By all accounts, Assange lies a lot, but not because he has something to hide. He lies to achieve his ends, and sometimes he lies just for fun. (The film makes a big deal out of the revelation that he dyes his hair—which Assange disputes—rather than its having turned white during his rough childhood.) For Assange, words are all in the service of a cause; their “truth” is secondary. (I am sure he read the classic statement of this position, Nietzsche’s “On Truth and Lying in an Extra-Moral Sense,” at a young age.) In interviews, Assange talks more about justice than about truth. As Assange sees it, WikiLeaks is about a truth, not the truth: the truth of the oppressed, the powerless.

It is a truth to which many people, including me, are sympathetic. But unfortunately, people who consciously and chronically deceive others have a hard time selling even the most noble truth. Assange’s inability to keep people on his side is a tactical flaw rather than a psychological one; he thought he was more skilled at manipulating people than he actually was. As his mother Christine Assange said, he’s “gotten too smart for himself.” (She cultivated anti-authoritarianism in her son, has defended him to the hilt, and also should have figured in the movie.) Assange lied so much he seemed to forget that most people really don’t like it when they find out. This imperious attitude did him no favors in the court of opinion when as yet unresolved sexual assault allegations were made against Assange, which the film relegates to a footnote.

By missing that Assange’s lies were in the service of his cause and not merely a pathology, the film glosses over the most important part of Assange’s own story, which is that he revealed himself to be at once purist and mendacious, and that opinions of him devolved accordingly. You don’t get a sense of the feeling of sheer betrayal that the Guardian’s Nick Davies displays in the documentary Wikileaks: Secrets and Lies, as he believes Cablegate could have moved public opinion more than it did had Assange reined in his worst tendencies. And there’s little to suggest why Daniel Domscheit-Berg would have gotten involved with such a smirking narcissist in the first place.

Cumberbatch is all twitches and nerves as Assange, but he’s got the wrong nerves.
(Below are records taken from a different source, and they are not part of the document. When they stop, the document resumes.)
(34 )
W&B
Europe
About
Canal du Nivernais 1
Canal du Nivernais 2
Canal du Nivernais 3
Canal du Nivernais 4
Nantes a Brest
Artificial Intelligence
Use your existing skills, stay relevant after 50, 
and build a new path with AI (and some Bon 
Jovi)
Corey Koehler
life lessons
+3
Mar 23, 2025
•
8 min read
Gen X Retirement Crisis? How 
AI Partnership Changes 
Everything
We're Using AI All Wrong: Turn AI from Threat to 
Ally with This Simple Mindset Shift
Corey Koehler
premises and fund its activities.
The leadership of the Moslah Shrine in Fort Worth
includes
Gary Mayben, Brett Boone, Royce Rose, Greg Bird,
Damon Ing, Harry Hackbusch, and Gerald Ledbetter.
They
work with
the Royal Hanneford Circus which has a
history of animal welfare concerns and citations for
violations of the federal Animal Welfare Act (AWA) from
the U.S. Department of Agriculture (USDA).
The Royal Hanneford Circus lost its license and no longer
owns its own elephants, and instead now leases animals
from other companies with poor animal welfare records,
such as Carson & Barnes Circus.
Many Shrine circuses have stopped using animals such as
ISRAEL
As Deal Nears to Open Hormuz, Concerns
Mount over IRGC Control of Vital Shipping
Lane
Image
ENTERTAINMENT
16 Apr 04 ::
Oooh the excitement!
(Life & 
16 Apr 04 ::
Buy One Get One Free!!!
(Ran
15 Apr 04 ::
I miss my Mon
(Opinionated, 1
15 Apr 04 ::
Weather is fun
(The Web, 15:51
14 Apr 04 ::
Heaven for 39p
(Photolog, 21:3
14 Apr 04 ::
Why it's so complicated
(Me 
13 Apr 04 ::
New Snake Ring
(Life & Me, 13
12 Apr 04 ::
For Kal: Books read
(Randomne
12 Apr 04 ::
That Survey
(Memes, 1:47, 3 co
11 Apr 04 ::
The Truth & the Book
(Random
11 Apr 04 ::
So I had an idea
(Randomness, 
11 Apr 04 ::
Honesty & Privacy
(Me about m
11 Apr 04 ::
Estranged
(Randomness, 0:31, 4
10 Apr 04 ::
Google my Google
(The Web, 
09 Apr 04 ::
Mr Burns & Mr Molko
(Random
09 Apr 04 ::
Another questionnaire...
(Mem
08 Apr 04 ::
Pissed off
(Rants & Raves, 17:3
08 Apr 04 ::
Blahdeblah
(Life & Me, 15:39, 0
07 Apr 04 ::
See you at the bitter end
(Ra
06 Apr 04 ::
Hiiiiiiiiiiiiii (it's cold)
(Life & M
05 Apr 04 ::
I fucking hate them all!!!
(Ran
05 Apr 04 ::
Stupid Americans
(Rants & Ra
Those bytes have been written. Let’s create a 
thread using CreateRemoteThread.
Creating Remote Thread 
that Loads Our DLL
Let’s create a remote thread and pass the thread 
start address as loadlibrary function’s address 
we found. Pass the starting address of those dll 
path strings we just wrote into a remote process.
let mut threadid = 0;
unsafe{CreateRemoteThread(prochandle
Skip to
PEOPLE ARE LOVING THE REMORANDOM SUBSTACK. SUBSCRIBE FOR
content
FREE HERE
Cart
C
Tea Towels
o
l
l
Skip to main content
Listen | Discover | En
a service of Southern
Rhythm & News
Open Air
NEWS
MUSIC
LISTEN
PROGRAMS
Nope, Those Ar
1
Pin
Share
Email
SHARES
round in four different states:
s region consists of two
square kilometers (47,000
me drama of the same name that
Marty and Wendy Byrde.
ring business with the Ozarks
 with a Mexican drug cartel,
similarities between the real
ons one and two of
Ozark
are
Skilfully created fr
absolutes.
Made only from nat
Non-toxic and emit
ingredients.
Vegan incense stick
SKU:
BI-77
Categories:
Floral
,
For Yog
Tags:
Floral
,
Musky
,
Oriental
A look at Assange at the Oslo Freedom Forum reveals a big gap between Cumberbatch’s jumpy intensity and Assange’s glassy-eyed detachment. Cumberbatch portrays a man blind to his own emotions; in actuality, Assange understands his emotions, but they are not those of most people. His flattened, smooth-talking affect can be tremendously seductive to those who are truly unskilled with emotion—like many hackers. As Cumberbatch portrays him, it’s difficult to imagine Assange holding much sway over techies, who tend to distrust overemotive sorts.

The film raises important issues and encourages independent thought, but it uses a very conventional Hollywood formula to do so. With a film like Condon’s Kinsey, there’s little harm done by using such conventions. But here it’s antithetical to the very ideas the film purports to treat. Still—nice job on the Linux screens, people.